CHAPTER 254 Proton Radiosurgery
Radiosurgery is a radiation therapy technique in which a high dose of radiation is delivered in a single sitting, thus simulating surgery as a defined procedure that is completed in one session. Because of the risk of injury to normal tissue with a single treatment consisting of high-dose radiation, precision of targeting is imperative, and the targets are typically small and radiographically discrete. Thus, radiosurgery has had both its origin and much of its current-day use in treating intracranial targets, where immobilization of the head is more easily achieved and relatively small targets are common. The majority of the radiosurgical experience has been with photon-based sources from linear accelerators (LINACs) or Gamma Knife units. Proton radiation offers unique physical characteristics that have advantages over photon methodologies when applied to radiosurgery.1 This chapter reviews the origin and development of the technology behind proton radiosurgery.
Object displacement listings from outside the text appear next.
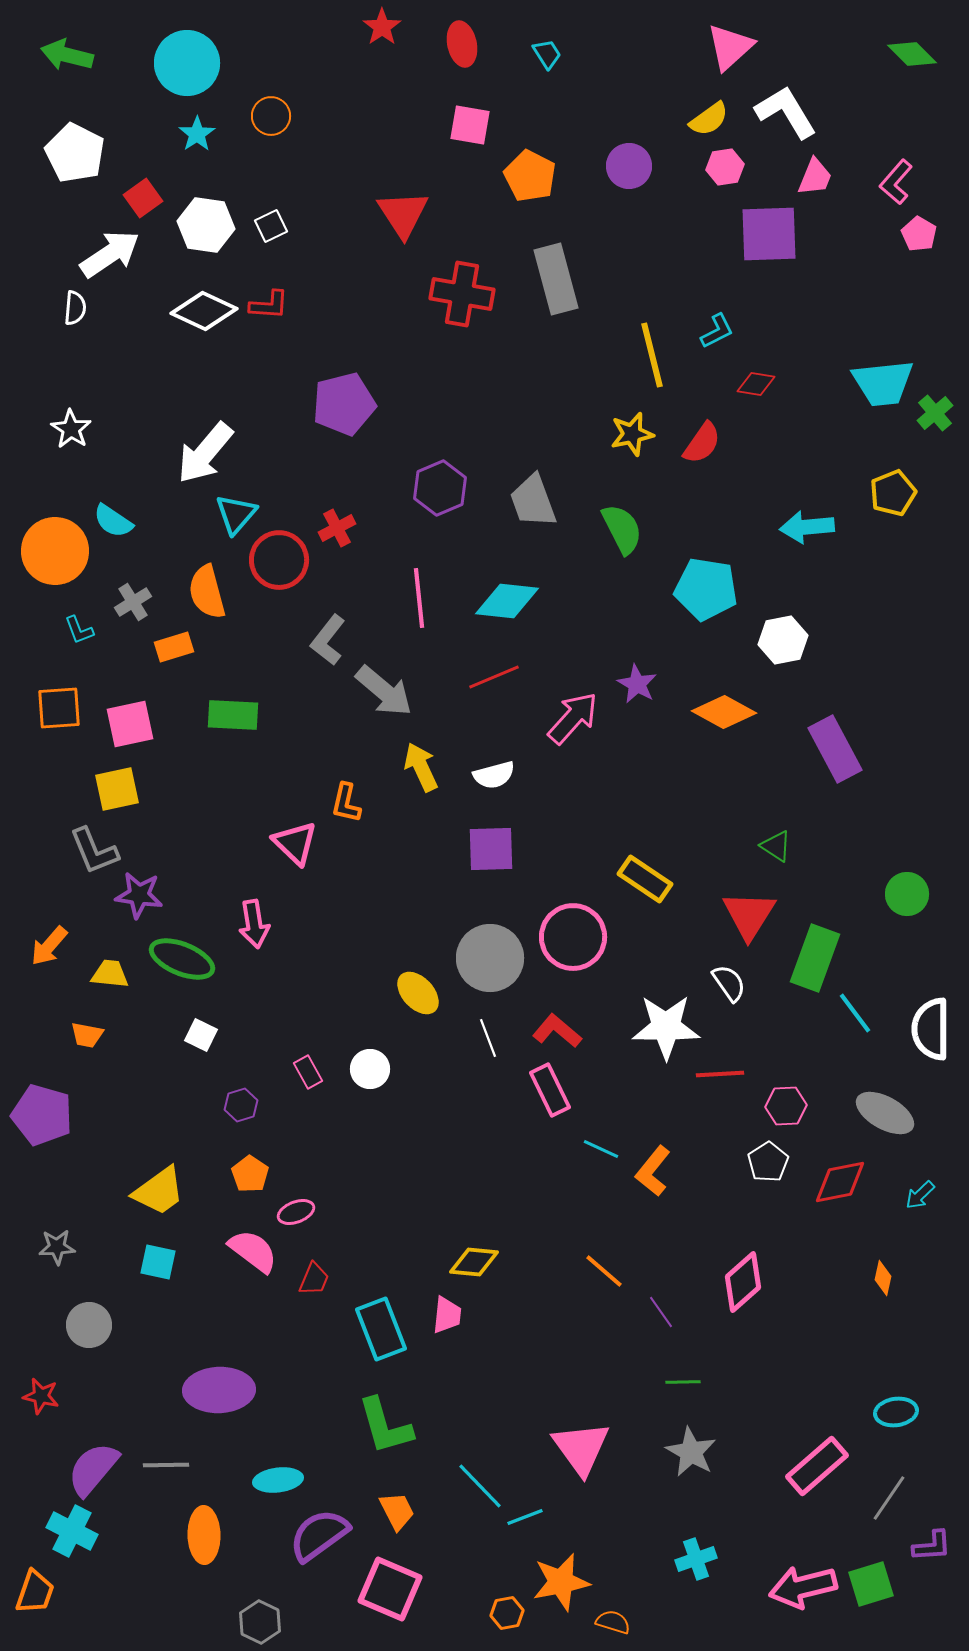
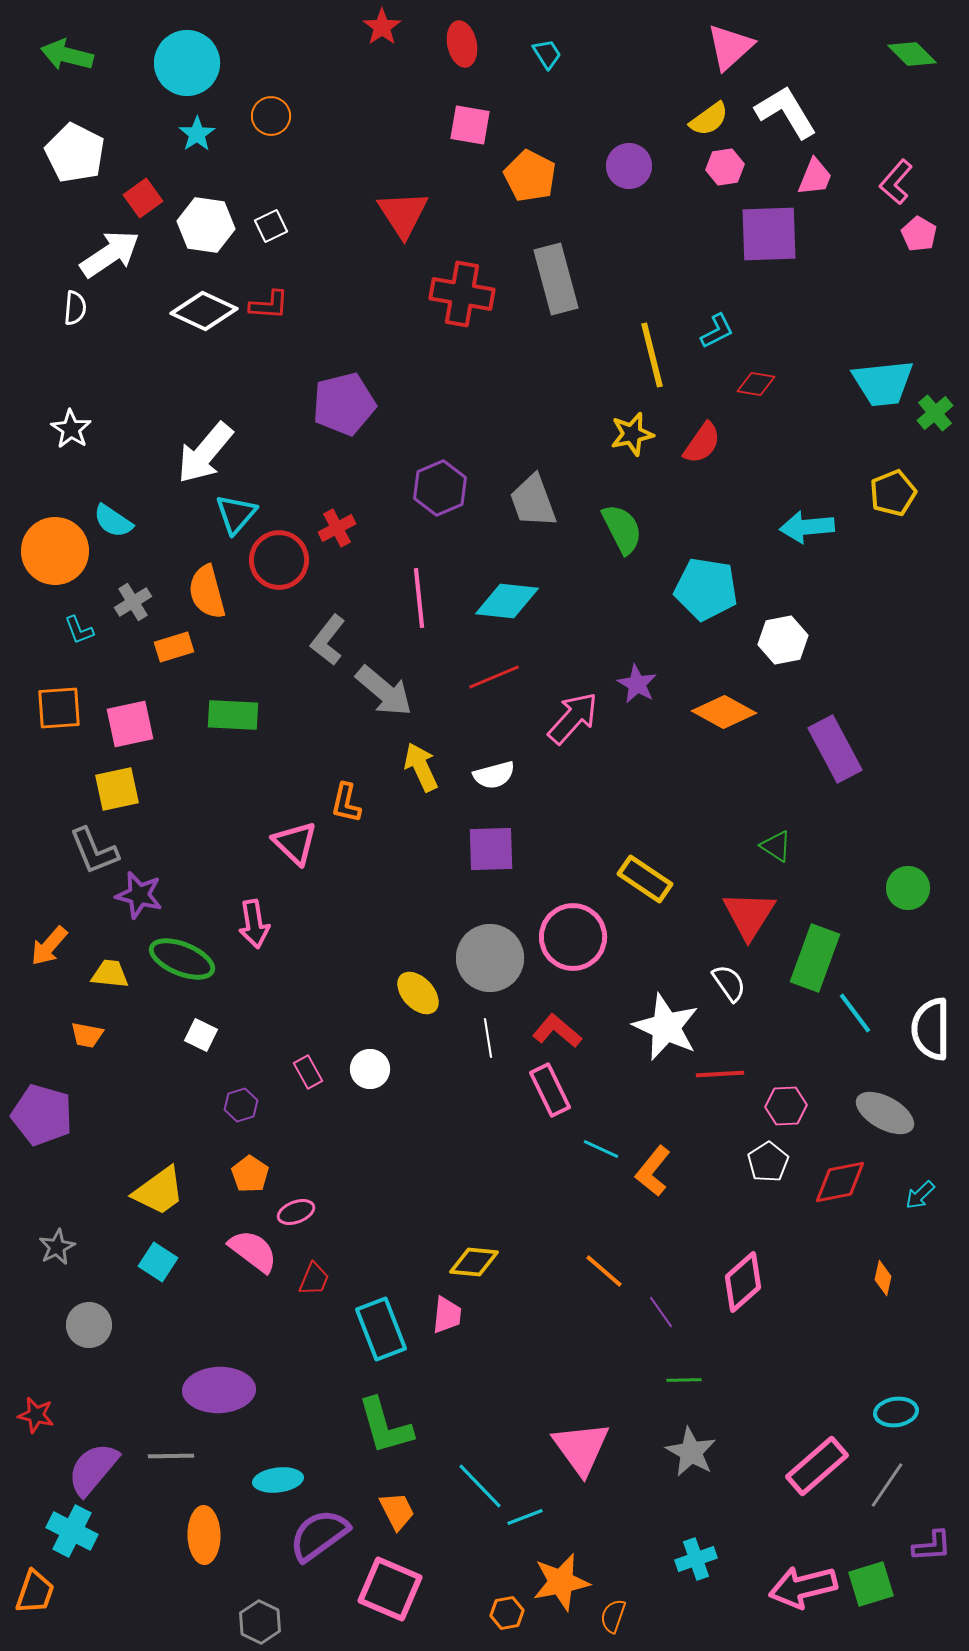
green circle at (907, 894): moved 1 px right, 6 px up
purple star at (139, 895): rotated 6 degrees clockwise
white star at (666, 1027): rotated 24 degrees clockwise
white line at (488, 1038): rotated 12 degrees clockwise
gray star at (57, 1247): rotated 24 degrees counterclockwise
cyan square at (158, 1262): rotated 21 degrees clockwise
green line at (683, 1382): moved 1 px right, 2 px up
red star at (41, 1396): moved 5 px left, 19 px down
gray line at (166, 1465): moved 5 px right, 9 px up
gray line at (889, 1498): moved 2 px left, 13 px up
orange semicircle at (613, 1622): moved 6 px up; rotated 88 degrees counterclockwise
Historical Perspective on Radiosurgery
Radiosurgery was first proposed in 19512 and then clinically implemented at the University of California Berkeley cyclotron in 1954.3 The first patient was treated at the Uppsala University cyclotron facility in 1957.4 In comparison, the first Gamma Knife and LINAC radiosurgery treatments were delivered in 1967 and 1985, respectively.5 The majority of radiosurgery is currently performed with compact hospital-based LINACs or Gamma Knife units because of the significantly lower cost and complexity of these systems. Particle accelerators such as cyclotrons or synchrotrons have not been commonly adopted by hospital clinics because of the space required, cost, and necessary infrastructure to support such facilities. Today, radiosurgery programs of various modality involving the Gamma Knife (Elekta; U.S. office, Norcross, GA) number nearly 300; there are many more that use LINACs but less than a handful of proton therapy centers worldwide. Proton radiosurgery offers improved dose uniformity within large targeted volumes and reduced doses to nontarget normal tissues when compared with its photon counterparts. These benefits have created sufficient interest in the technology to motivate the construction and development of increasingly more clinical proton therapy centers.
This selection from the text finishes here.